• **WHAT THE TASK REQUIRES**
Within the records, find every line that includes the word "victims" and copy it.

[[ PROVIDED MATERIAL, beginning ]]

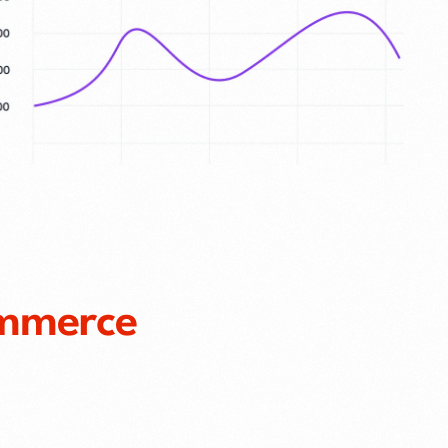
mmerce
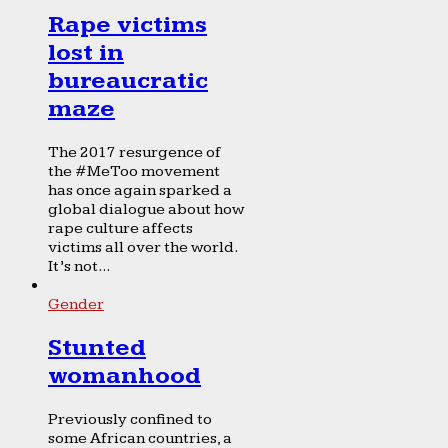
Rape victims
lost in
bureaucratic
maze
The 2017 resurgence of
the #MeToo movement
has once again sparked a
global dialogue about how
rape culture affects
victims all over the world.
It’s not...
Gender
Stunted
womanhood
Previously confined to
some African countries, a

[[ PROVIDED MATERIAL, end ]]

• **REPLY TO THE TASK**
Rape victims
victims all over the world.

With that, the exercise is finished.